* SUPPLIED INFORMATION *
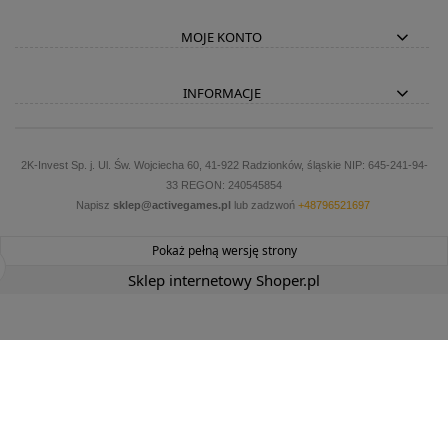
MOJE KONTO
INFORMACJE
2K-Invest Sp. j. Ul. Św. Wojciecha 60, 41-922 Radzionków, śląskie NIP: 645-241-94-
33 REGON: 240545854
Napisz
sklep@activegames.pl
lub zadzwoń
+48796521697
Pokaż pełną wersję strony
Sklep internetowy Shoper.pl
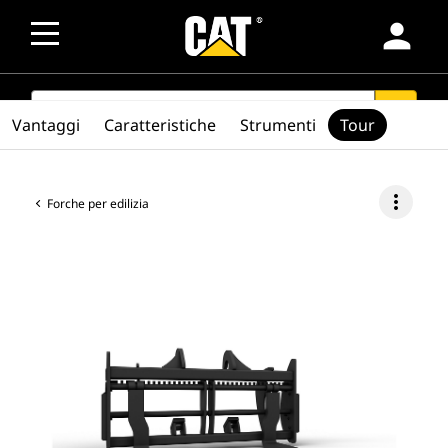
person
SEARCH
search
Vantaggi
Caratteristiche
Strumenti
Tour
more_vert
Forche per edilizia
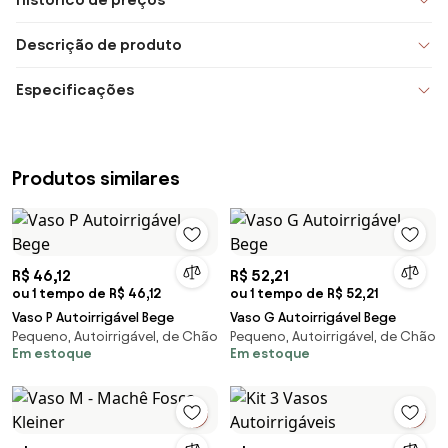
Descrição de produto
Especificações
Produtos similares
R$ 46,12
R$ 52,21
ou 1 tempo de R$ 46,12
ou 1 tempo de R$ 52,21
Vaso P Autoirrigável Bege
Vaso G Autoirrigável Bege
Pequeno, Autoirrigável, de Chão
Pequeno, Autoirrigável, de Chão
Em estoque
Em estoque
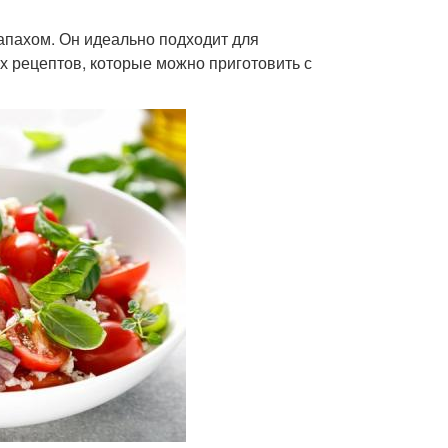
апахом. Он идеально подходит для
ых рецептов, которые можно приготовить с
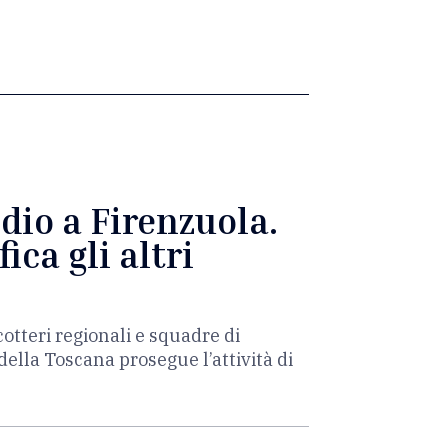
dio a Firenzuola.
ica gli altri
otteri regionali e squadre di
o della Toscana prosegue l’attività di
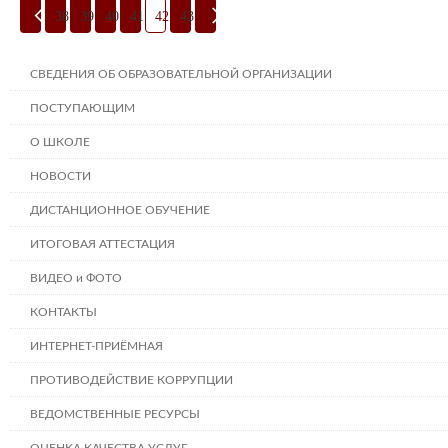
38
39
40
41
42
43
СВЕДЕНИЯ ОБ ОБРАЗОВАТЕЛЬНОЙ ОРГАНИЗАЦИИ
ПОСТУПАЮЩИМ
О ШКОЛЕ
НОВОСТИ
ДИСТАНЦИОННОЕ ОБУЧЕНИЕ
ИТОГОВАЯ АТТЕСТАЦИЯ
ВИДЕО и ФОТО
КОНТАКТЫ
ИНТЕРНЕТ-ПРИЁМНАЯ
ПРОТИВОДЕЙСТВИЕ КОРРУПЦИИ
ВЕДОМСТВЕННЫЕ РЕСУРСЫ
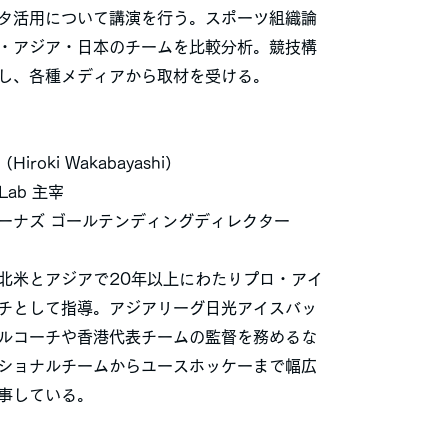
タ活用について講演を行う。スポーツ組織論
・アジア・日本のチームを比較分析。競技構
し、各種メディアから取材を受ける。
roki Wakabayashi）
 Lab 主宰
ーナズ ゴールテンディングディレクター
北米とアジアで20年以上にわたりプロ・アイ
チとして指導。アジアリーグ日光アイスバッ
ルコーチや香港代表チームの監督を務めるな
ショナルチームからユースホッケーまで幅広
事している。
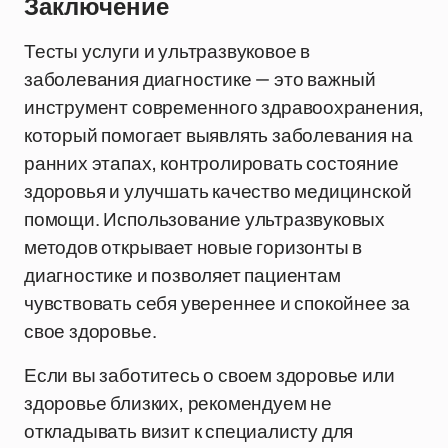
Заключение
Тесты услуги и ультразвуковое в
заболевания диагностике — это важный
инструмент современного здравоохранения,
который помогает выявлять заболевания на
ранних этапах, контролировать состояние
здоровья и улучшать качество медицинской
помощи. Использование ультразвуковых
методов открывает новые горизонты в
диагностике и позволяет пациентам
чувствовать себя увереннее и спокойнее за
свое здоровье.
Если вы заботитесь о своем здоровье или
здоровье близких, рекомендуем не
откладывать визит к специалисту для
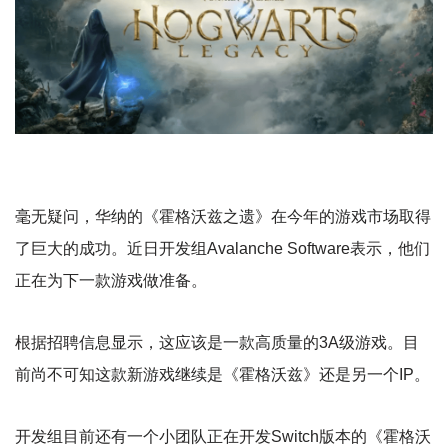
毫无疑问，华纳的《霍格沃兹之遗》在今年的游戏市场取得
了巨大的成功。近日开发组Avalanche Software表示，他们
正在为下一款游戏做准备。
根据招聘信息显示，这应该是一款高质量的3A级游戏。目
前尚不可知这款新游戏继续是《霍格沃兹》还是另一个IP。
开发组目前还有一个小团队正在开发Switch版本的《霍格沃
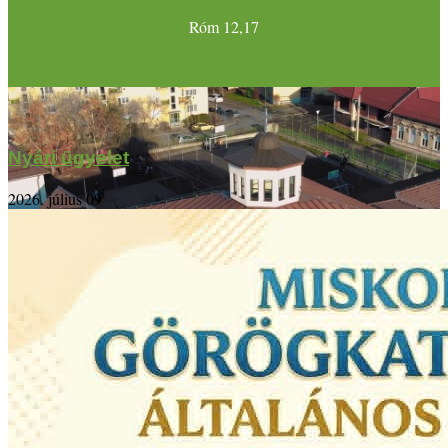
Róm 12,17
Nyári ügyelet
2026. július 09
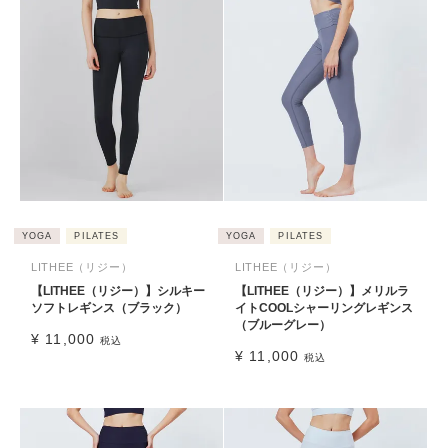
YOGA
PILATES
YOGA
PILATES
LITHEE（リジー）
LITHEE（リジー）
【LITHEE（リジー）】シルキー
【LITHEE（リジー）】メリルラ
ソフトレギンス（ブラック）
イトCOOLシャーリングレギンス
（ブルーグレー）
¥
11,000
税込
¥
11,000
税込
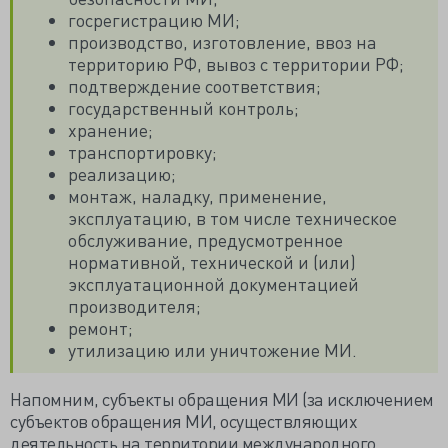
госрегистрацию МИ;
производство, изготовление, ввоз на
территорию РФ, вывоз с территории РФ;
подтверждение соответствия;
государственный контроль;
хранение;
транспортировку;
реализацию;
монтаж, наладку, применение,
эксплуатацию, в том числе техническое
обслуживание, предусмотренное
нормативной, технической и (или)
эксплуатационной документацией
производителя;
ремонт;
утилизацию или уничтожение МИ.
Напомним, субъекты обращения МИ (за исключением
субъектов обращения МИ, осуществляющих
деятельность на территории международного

* EXERCISE GOAL *
The last line of the entries marks the end, and the line with "ソフトレギンス（ブラック）" marks the start. Output exactly those two lines and every line between them, nothing else, with the pictures left out.

* RESULT FOR THIS EXERCISE *
ソフトレギンス（ブラック）
イトCOOLシャーリングレギンス
（ブルーグレー）
¥
11,000
税込
¥
11,000
税込
госрегистрацию МИ;
производство, изготовление, ввоз на
территорию РФ, вывоз с территории РФ;
подтверждение соответствия;
государственный контроль;
хранение;
транспортировку;
реализацию;
монтаж, наладку, применение,
эксплуатацию, в том числе техническое
обслуживание, предусмотренное
нормативной, технической и (или)
эксплуатационной документацией
производителя;
ремонт;
утилизацию или уничтожение МИ.
Напомним, субъекты обращения МИ (за исключением
субъектов обращения МИ, осуществляющих
деятельность на территории международного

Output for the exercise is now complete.